WARNING: The following article contains spoilers for Superman #20 . The story running parallel to that fight shows the reporters and editors of the Daily Star discussing Clark Kent’s ethical standing as both a reporter and the reported news in the wake of his big identity reveal. Some seem divided on Superman’s status, but the issue, ultimately, concludes that maybe Superman is more than a little unethical.
Anything Superman does is a big story, but if he’s the one breaking news about himself, that’s a major ethics problem in and of itself. Clark is able to write any story involving Superman up first because he is, the Man of Steel. With his myriad of abilities, he could hear entire conversations held in secret, leaving other journalists unable to compete. If they’re fighting for a story against Superman, they don’t stand a chance. Superman has far too many resources. He’d beat all of them to a story.

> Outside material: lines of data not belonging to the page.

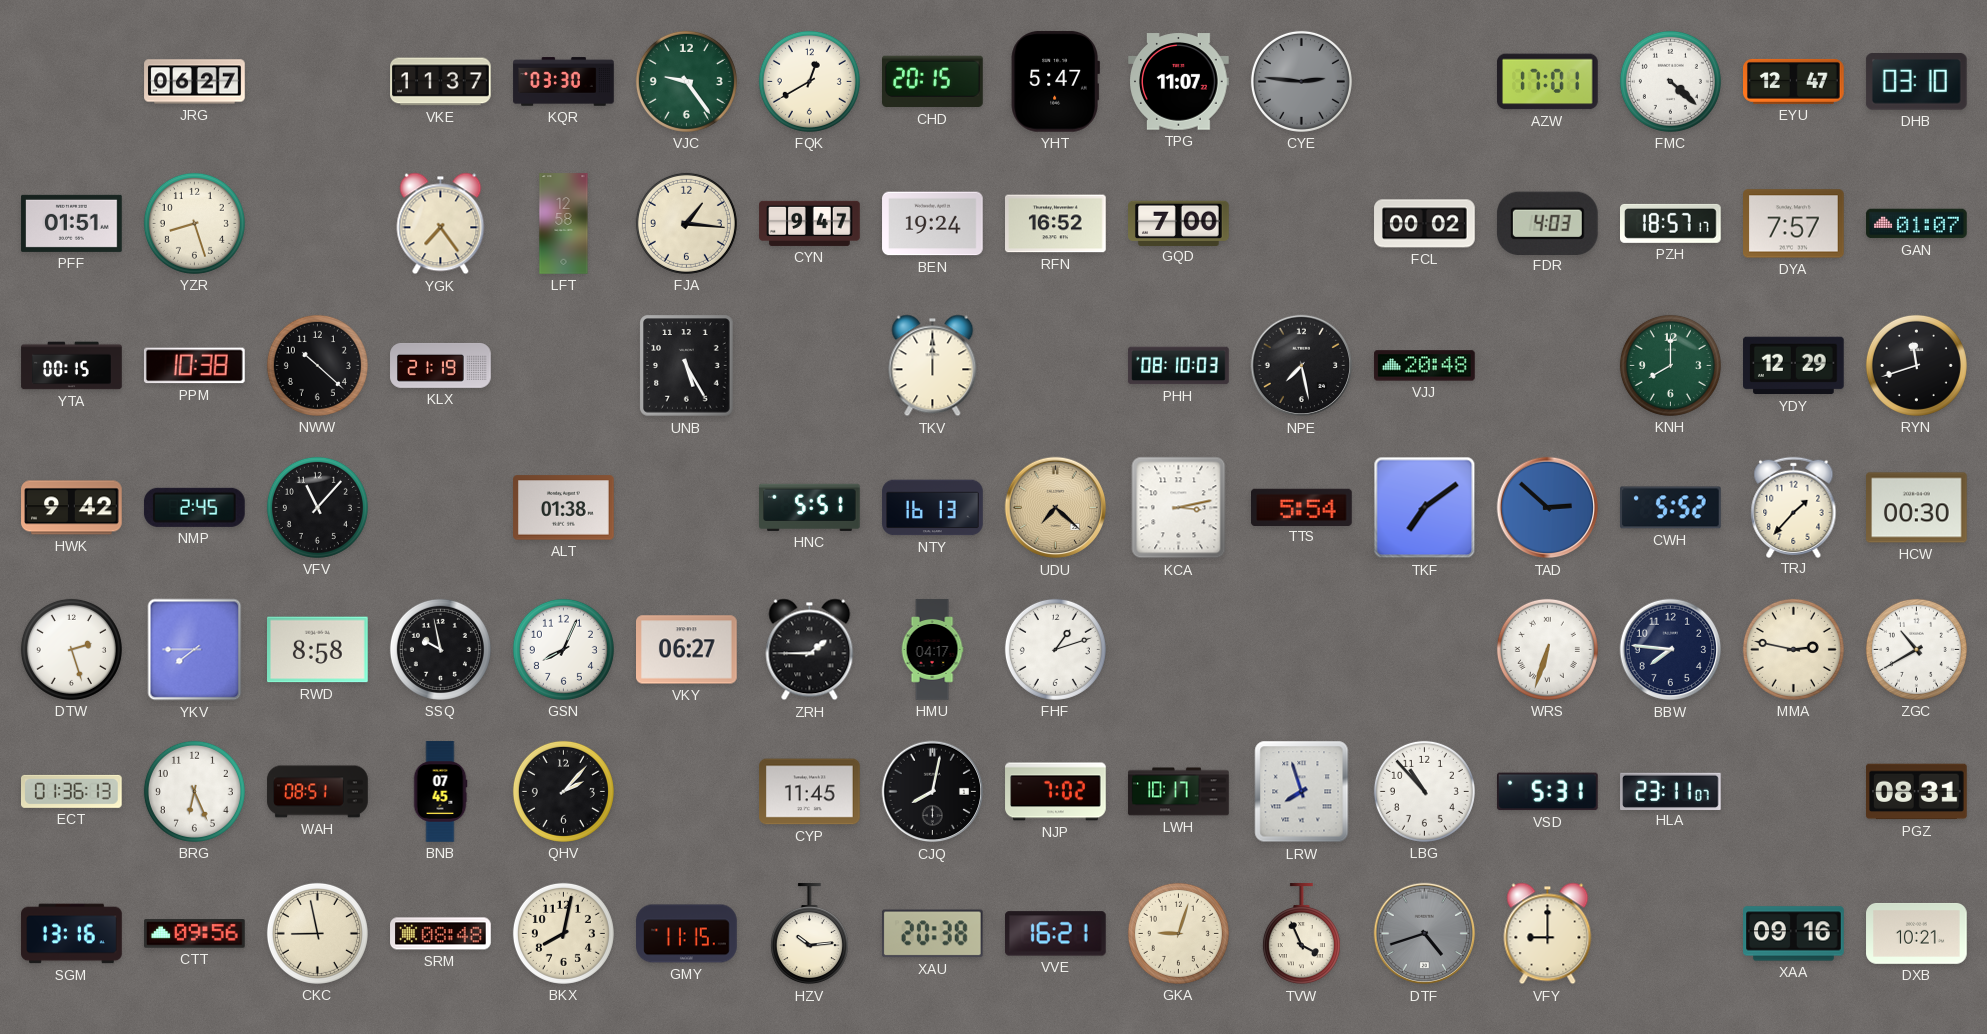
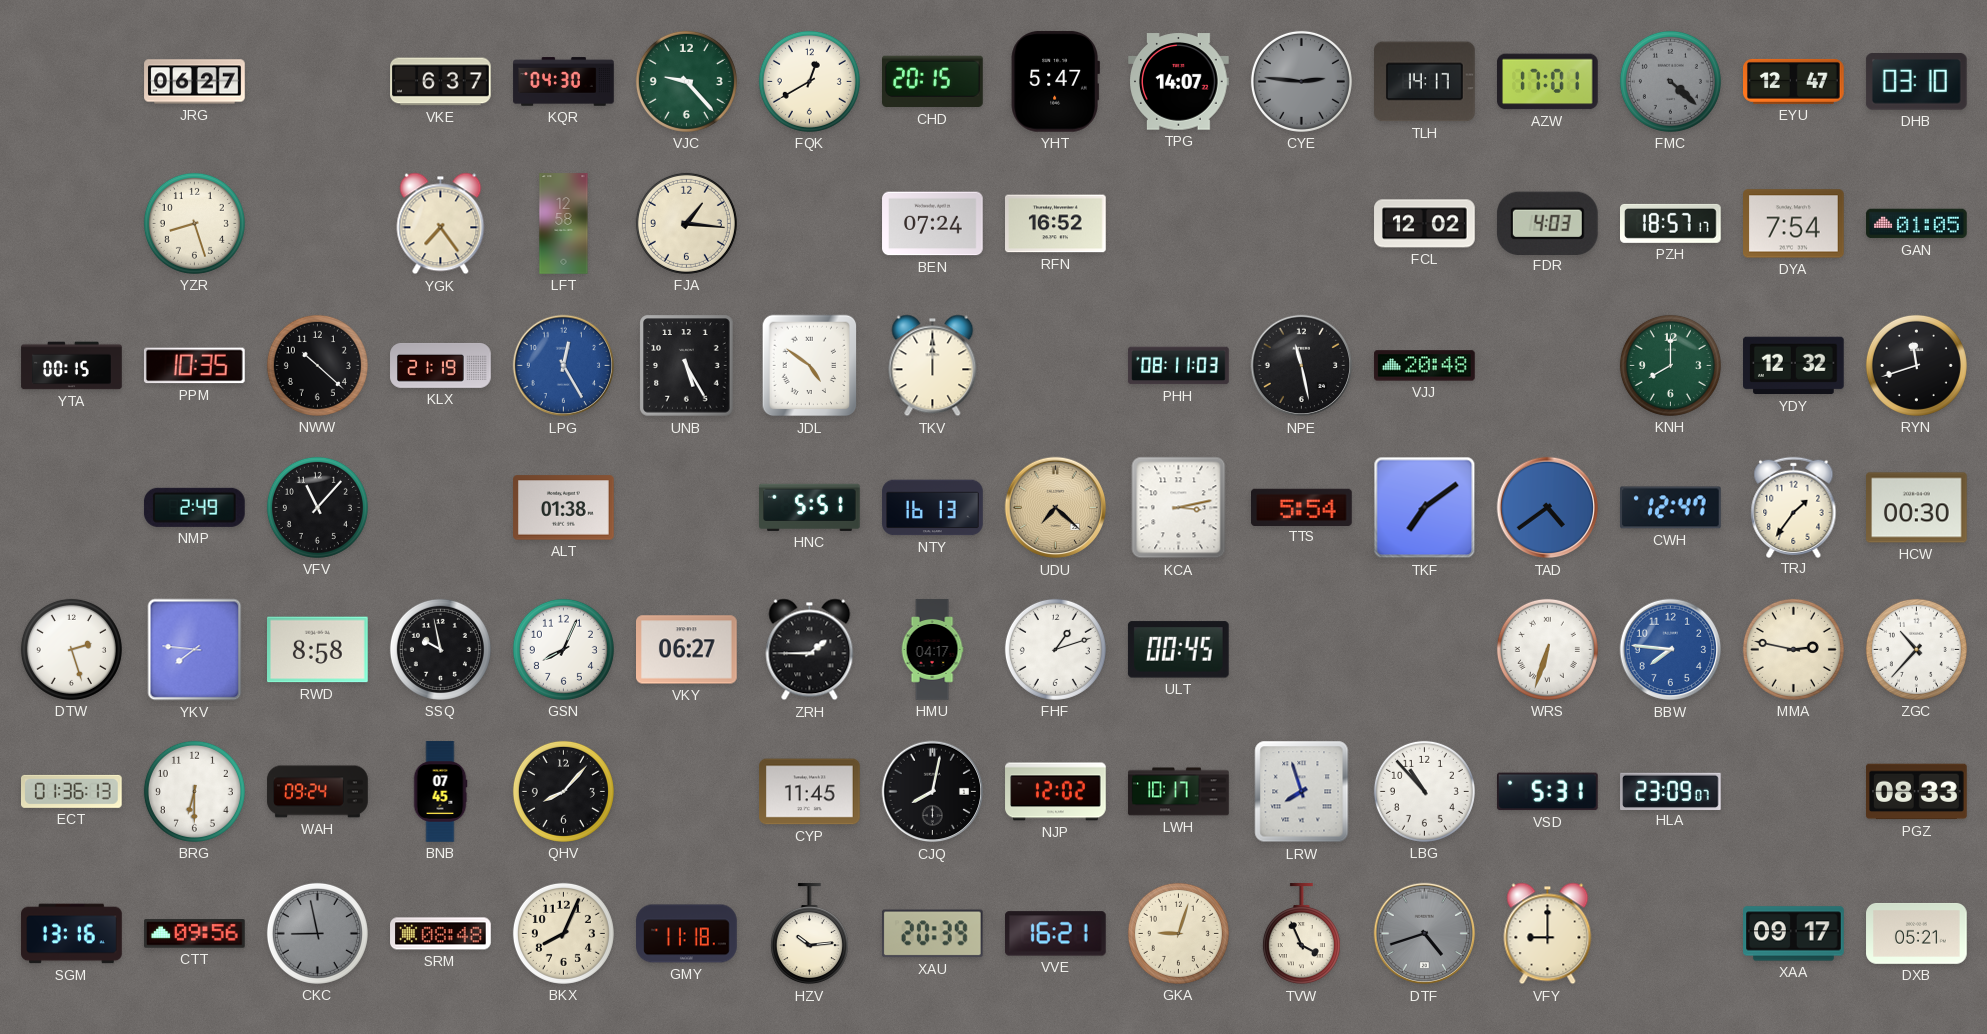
VKE: 11:37 -> 6:37
KQR: 03:30 -> 04:30
VJC: 9:24 -> 9:23
TPG: 11:07 -> 14:07
TLH: none -> 14:17
FMC dial: white -> grey
PFF: 01:51 -> none
CYN: 9:47 -> none
BEN: 19:24 -> 07:24
GQD: 7:00 -> none
FCL: 00:02 -> 12:02
DYA: 7:57 -> 7:54
GAN: 01:07 -> 01:05
PPM: 10:38 -> 10:35
LPG: none -> 12:25
JDL: none -> 4:51
PHH: 08:10 -> 08:11
NPE: 7:28 -> 11:28
YDY: 12:29 -> 12:32
HWK: 9:42 -> none
NMP: 2:45 -> 2:49
TAD: 2:52 -> 4:39
CWH: 5:52 -> 12:47
TRJ: 1:37 -> 1:36
YKV: 7:45 -> 7:46
ULT: none -> 00:45
BBW dial: navy -> blue
ZGC: 10:40 -> 10:37
BRG: 6:26 -> 6:30
WAH: 08:51 -> 09:24
QHV: 2:07 -> 8:07
NJP: 7:02 -> 12:02
HLA: 23:11 -> 23:09
PGZ: 08:31 -> 08:33
CKC dial: cream -> grey
BKX: 8:02 -> 8:04
GMY: 11:15 -> 11:18
XAU: 20:38 -> 20:39
XAA: 09:16 -> 09:17
DXB: 10:21 -> 05:21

THE PROBLEM OF REPORTER SECRET IDENTITIES
This isn’t the first time this ethical quagmire has appeared in comics. Following Civil War, J. Jonah Jameson almost sues Peter Parker for fraud.However, the difference between Peter Parker’s scenario and Clark Kent’s scenario, as Bethany Snow points out in Superman #20, is that Superman didn’t use his position to create stories. He was a reporter and went out to save the world.
REPRESENTATIVE OF EARTH
However, the bigger question of ethics comes in big when a secret video file is passed onto the Daily Star, one that depicts Superman announcing himself as the representative of the Earth to the United Planets. Further complicating matters, Kent didn’t reveal any of this to the people of Earth. Superman’s journalistic integrity is questioned in this issue, but while that is an open-for-discussion question, Superman taking planetary politics into his own hands is unambiguously unethical. His intentions don’t particularly matter. Governments and structures exist to keep society from falling into a fascist city-state.